Payload claims are the application-specific data of the token. They pass to the application the customised list of data it has been programmed to include.
They are usually processed after the token is validated, which restricts their usefulness in bypass attacks. However some applications may use some of the provided data without proper validation checks occurring.

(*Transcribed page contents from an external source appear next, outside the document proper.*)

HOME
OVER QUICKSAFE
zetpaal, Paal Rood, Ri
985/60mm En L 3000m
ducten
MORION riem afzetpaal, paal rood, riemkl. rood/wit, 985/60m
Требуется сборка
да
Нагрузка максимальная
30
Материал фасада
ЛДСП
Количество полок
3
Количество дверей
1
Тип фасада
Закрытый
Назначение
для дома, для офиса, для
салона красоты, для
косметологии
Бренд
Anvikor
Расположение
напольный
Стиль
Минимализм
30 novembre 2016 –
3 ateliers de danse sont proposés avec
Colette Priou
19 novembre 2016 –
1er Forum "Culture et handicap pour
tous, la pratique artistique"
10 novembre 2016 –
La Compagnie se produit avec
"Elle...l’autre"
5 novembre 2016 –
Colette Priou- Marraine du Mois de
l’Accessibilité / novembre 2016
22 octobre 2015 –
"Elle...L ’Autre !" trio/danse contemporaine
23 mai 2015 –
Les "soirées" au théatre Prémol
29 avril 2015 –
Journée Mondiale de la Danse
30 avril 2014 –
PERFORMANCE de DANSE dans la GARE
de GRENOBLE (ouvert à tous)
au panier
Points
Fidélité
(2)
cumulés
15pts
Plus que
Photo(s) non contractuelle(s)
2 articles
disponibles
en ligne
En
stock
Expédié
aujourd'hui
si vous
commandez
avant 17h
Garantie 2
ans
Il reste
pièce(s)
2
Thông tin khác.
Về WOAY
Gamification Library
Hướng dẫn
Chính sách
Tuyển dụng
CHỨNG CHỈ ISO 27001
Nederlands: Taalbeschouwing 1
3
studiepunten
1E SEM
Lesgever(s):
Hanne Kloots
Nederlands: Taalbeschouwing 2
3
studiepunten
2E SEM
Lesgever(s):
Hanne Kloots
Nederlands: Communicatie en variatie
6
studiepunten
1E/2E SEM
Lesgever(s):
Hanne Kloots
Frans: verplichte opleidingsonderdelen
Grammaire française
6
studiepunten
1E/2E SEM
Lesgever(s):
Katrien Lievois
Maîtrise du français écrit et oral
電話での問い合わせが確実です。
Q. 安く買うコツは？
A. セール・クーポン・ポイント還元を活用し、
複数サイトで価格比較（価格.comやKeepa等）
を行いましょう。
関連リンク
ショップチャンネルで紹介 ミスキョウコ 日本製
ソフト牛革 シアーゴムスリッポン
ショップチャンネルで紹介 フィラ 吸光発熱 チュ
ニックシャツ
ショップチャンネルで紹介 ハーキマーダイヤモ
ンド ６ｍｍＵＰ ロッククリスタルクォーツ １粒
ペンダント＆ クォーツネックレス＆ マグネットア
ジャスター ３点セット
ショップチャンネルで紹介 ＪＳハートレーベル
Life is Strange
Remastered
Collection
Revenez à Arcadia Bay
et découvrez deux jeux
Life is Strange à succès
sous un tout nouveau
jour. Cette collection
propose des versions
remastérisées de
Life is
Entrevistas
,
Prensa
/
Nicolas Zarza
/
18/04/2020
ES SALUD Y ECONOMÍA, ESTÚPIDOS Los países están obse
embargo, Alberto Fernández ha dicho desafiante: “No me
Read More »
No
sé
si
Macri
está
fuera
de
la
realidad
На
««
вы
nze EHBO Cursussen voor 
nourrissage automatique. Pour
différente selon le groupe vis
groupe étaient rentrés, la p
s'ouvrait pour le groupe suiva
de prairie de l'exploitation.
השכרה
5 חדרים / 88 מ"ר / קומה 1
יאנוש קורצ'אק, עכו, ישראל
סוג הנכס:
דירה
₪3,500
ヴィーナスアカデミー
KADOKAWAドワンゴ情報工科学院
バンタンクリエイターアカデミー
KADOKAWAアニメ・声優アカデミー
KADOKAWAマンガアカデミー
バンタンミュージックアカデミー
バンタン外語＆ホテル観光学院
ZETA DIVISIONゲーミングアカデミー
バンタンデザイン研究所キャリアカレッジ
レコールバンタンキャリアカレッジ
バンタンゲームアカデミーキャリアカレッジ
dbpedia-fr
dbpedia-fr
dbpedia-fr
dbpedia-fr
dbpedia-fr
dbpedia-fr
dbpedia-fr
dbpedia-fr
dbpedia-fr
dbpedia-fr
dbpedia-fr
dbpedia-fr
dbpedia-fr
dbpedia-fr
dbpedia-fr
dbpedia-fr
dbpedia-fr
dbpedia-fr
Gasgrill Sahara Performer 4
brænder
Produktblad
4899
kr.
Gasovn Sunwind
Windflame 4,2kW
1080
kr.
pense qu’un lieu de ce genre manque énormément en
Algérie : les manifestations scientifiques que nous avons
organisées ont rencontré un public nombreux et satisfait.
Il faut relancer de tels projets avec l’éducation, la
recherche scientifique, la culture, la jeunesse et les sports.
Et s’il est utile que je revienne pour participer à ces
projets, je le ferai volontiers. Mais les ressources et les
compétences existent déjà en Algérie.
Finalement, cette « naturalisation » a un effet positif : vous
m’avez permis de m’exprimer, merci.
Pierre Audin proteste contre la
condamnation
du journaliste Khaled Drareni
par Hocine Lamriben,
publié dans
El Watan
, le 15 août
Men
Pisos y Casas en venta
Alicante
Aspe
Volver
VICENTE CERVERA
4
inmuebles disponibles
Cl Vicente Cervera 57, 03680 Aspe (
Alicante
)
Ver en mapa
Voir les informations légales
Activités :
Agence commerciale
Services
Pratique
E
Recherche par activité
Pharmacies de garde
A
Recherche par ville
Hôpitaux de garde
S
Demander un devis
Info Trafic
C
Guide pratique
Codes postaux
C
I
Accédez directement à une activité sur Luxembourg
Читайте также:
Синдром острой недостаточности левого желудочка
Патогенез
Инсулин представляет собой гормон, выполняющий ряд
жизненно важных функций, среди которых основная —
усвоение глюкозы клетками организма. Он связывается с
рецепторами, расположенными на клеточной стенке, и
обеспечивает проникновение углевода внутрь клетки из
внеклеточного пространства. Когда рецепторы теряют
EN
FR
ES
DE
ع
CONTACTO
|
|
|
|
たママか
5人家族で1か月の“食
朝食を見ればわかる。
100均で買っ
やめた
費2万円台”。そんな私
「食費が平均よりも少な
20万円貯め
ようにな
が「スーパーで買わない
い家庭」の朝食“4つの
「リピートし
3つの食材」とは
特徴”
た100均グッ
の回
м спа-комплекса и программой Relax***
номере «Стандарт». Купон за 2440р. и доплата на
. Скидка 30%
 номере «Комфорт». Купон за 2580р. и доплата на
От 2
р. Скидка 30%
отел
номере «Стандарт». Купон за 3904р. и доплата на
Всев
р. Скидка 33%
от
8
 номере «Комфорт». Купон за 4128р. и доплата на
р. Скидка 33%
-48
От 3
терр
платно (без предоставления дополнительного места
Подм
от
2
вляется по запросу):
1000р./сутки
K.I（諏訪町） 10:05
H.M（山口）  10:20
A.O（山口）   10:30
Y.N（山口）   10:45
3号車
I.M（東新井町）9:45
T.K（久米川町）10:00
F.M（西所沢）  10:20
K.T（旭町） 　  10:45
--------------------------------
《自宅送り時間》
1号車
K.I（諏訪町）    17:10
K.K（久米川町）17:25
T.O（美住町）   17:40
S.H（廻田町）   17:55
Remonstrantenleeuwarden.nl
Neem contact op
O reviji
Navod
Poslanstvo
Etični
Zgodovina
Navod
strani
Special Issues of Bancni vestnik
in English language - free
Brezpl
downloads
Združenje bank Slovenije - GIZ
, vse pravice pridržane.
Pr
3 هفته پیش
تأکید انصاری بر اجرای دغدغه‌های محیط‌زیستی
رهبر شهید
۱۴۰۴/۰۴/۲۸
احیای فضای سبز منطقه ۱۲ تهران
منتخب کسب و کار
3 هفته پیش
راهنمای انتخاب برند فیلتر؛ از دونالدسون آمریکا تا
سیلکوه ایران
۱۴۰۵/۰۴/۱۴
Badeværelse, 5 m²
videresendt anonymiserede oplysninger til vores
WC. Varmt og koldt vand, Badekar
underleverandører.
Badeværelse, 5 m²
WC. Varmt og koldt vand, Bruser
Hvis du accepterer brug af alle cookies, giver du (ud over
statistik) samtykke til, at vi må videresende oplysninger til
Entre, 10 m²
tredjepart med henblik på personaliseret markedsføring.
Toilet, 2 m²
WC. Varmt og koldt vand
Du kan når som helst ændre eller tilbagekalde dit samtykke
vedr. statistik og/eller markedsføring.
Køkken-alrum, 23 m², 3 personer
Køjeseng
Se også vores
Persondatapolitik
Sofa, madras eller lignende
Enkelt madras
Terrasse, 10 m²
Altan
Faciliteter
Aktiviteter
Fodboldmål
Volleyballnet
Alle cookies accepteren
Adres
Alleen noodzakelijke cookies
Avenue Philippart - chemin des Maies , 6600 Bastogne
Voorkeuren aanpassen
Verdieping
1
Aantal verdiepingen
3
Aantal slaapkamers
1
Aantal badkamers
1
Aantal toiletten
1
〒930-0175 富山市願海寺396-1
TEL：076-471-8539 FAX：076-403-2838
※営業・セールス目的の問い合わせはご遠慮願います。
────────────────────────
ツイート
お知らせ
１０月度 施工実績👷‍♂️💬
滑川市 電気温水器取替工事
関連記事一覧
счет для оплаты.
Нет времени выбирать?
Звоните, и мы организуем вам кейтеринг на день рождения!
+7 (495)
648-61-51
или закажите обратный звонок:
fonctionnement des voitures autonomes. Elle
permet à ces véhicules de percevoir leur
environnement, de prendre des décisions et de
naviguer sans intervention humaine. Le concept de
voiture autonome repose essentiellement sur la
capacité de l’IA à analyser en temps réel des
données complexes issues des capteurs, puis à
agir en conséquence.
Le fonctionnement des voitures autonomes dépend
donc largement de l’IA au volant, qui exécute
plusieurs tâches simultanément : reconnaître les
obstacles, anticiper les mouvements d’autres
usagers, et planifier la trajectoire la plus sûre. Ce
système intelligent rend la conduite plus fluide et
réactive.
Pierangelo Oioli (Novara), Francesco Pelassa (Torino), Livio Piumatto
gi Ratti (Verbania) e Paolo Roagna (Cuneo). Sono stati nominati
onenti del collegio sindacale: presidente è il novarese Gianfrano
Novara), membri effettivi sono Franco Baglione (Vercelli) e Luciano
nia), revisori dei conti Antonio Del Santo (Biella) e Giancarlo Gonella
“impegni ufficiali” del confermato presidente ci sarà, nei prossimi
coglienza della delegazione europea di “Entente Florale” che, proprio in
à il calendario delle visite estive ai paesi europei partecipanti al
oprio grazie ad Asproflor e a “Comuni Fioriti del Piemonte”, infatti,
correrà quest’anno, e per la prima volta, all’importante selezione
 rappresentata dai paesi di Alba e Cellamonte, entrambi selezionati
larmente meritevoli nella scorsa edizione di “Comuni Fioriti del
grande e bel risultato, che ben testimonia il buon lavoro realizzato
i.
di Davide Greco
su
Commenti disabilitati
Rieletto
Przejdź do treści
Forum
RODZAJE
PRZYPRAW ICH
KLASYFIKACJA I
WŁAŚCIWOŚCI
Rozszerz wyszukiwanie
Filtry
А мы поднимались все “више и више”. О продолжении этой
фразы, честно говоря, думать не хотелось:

If you can find a way to get a token signed then it is the contents of the Payload claims that will give you the path to impersonation, privilege escalation, code execution or other attack paths
The 'standard' claims:
|iss||Issuer of the token||string/URL|
|aud||Audience of the token: the user or service that is the intended recipient of the token||string/URL|
|sub||Subject: the recipient of the token||string|
|jti||A unique identifier for the token||string/integer|
|nbf||NotBefore - a UNIX timestamp of the time before which the token should not be considered valid||integer|
|iat||IssueddAt - a UNIX timestamp of the time when the token was created/became valid||integer|
|exp||Expires - a UNIX timestamp of the time when the token should cease to be valid||integer|
- Claims with a URL may be tweaked to redirect traffic to an external service under the attacker's control.
- Claims with timestamps might be processed before validation, and may tweaked to affect the validity of a token.
- Supplementary claims may be accessed in unexpected ways by application code, and may introduce a wide range of attack paths through injection into, or addition of these fields.